Even as the San Francisco Zoo reopened last week, announcing plans to beef up security at its tiger exhibit, Stewart called for a moratorium on adding any more residents to the nation's caged-cat population. She and Stewart dismiss claims by some zookeepers that parading wild animals in front of the public will raise collective consciousness, educate young people and perhaps even foster protection of disappearing habitats worldwide.
"What happened in San Francisco represents the institutional disrespect we have for wild animals," Stewart says. "If the educational thing were working, their natural habitat in the wild would be getting larger, not smaller. Zoos and circuses are cheap entertainment, but they're a hard habit for this country to break."

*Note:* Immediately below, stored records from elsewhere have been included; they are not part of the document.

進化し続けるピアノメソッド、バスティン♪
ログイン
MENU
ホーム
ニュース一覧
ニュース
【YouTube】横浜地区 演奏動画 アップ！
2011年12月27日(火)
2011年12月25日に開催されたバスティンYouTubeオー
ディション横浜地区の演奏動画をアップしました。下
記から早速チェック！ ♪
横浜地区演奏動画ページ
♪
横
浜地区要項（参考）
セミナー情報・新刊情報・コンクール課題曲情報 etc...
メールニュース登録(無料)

Standing uphill near the tigers' private dens, Derby and Stewart turn philosophical and wistful as they watch His Majesty, a gorgeous white Bengal tiger and the largest of the resident cats. They tell stories of captive tigers being slaughtered for their bones, pelts and organs, which are sold off as ingredients in painkillers and aphrodisiacs. Soft-pawing their way through the trees, the tigers in this open-air hospice will eventually die here. Six are already gone, and many of the rest are hobbled by bad eyes and rickety bones borne from inbreeding and, Derby says, worsened by neglect.

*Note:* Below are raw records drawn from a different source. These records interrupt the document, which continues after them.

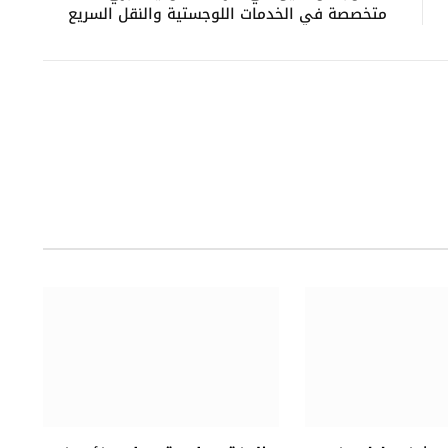
متخصصة في الخدمات اللوجستية والنقل السريع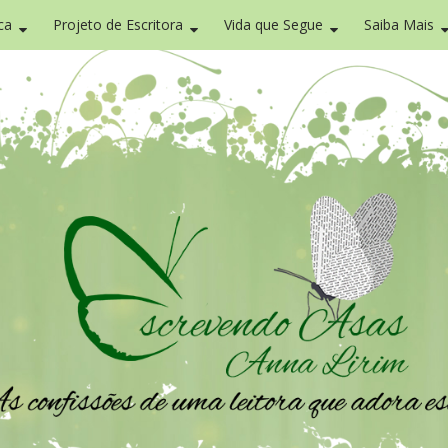
ca
Projeto de Escritora
Vida que Segue
Saiba Mais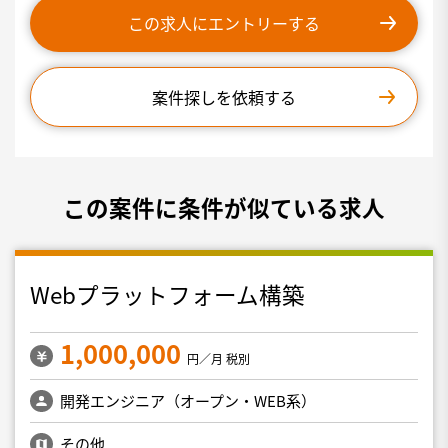
この求人にエントリーする
案件探しを依頼する
この案件に条件が似ている求人
Webプラットフォーム構築
1,000,000
円／月 税別
開発エンジニア（オープン・WEB系）
その他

She and Stewart describe third-rate zoos they've seen around the country where a tiger's "habitat" is nothing more than a jungle landscape painted on the wall of a concrete cage.
And yet, "sanctuaries are cages, too," says Derby, as His Majesty rolls over on his back. They're also a bittersweet reminder that, barring some major cultural shift, the tiger shows will go on. The phase-out of large-animal exhibits advocated by some animal-rights groups could eventually mean Derby and Stewart could one day close up shop.
But they're aren't holding their breath.
"If zoos would just take care of the animals they have and not replace them when they die," says Stewart, "we could pop open a bottle of champagne and just go away."